▶ **Excerpted records**:

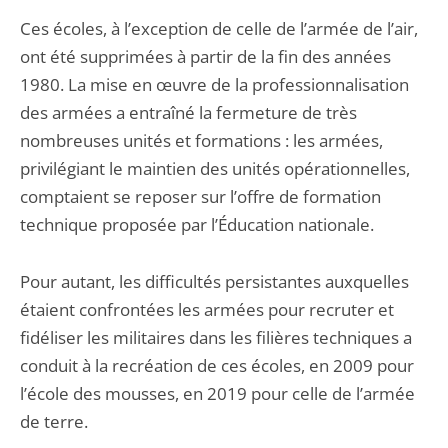
Ces écoles, à l’exception de celle de l’armée de l’air,
ont été supprimées à partir de la fin des années
1980. La mise en œuvre de la professionnalisation
des armées a entraîné la fermeture de très
nombreuses unités et formations : les armées,
privilégiant le maintien des unités opérationnelles,
comptaient se reposer sur l’offre de formation
technique proposée par l’Éducation nationale.
Pour autant, les difficultés persistantes auxquelles
étaient confrontées les armées pour recruter et
fidéliser les militaires dans les filières techniques a
conduit à la recréation de ces écoles, en 2009 pour
l’école des mousses, en 2019 pour celle de l’armée
de terre.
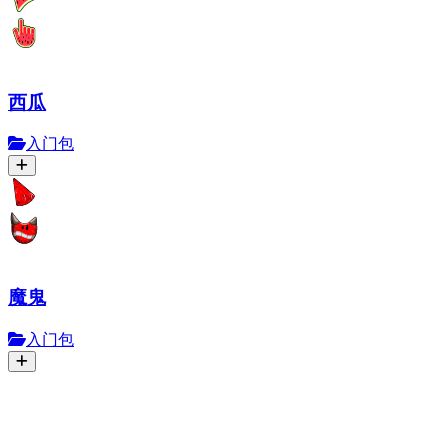
西瓜
入门包
魔鬼
入门包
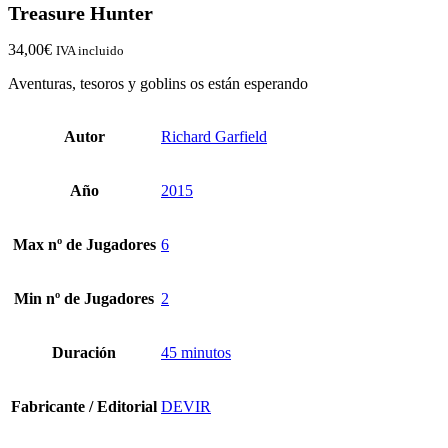
Treasure Hunter
34,00
€
IVA incluido
Aventuras, tesoros y goblins os están esperando
Autor
Richard Garfield
Año
2015
Max nº de Jugadores
6
Min nº de Jugadores
2
Duración
45 minutos
Fabricante / Editorial
DEVIR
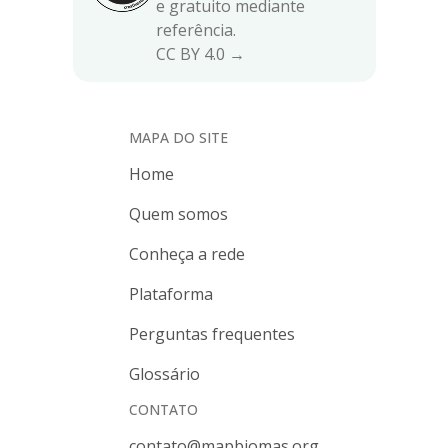
e gratuito mediante
referência.
CC BY 4.0 →
MAPA DO SITE
Home
Quem somos
Conheça a rede
Plataforma
Perguntas frequentes
Glossário
CONTATO
contato@mapbiomas.org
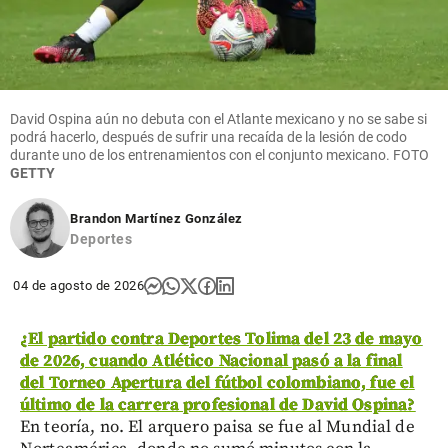
David Ospina aún no debuta con el Atlante mexicano y no se sabe si
podrá hacerlo, después de sufrir una recaída de la lesión de codo
durante uno de los entrenamientos con el conjunto mexicano.
FOTO
GETTY
Brandon Martínez González
Deportes
04 de agosto de 2026
¿
El partido contra Deportes Tolima del 23 de mayo
de 2026, cuando Atlético Nacional pasó a la final
del Torneo Apertura del fútbol colombiano, fue el
último de la carrera profesional de David Ospina?
En teoría, no. El arquero paisa se fue al Mundial de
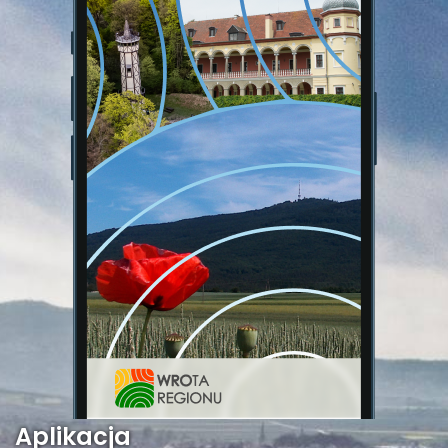
Aplikacja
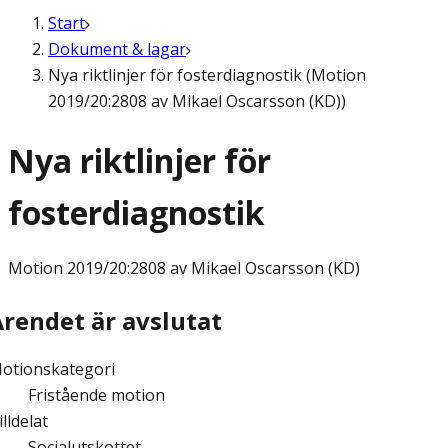
Start
Dokument & lagar
Nya riktlinjer för fosterdiagnostik (Motion
2019/20:2808 av Mikael Oscarsson (KD))
Nya riktlinjer för
fosterdiagnostik
Motion
2019/20:2808 av Mikael Oscarsson (KD)
Ärendet är avslutat
otionskategori
Fristående motion
illdelat
Socialutskottet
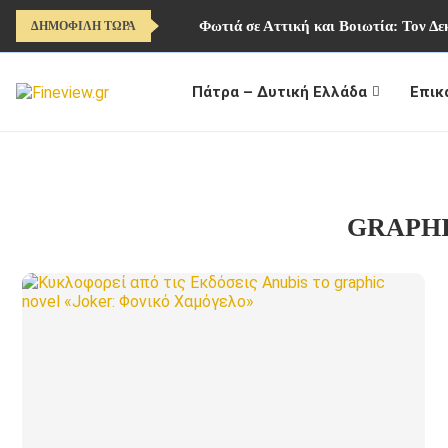
Φωτιά σε Αττική και Βοιωτία: Τον Δ
ΔΗΜΟΦΙΛΗ ΤΩΡΑ
Πάτρα – Δυτική Ελλάδα
Επικ
GRAPH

▶ **Assignment**: Search the entries for the word "Ospina" and copy every line that holds it.

▶ **Task solution**:
David Ospina aún no debuta con el Atlante mexicano y no se sabe si
último de la carrera profesional de David Ospina?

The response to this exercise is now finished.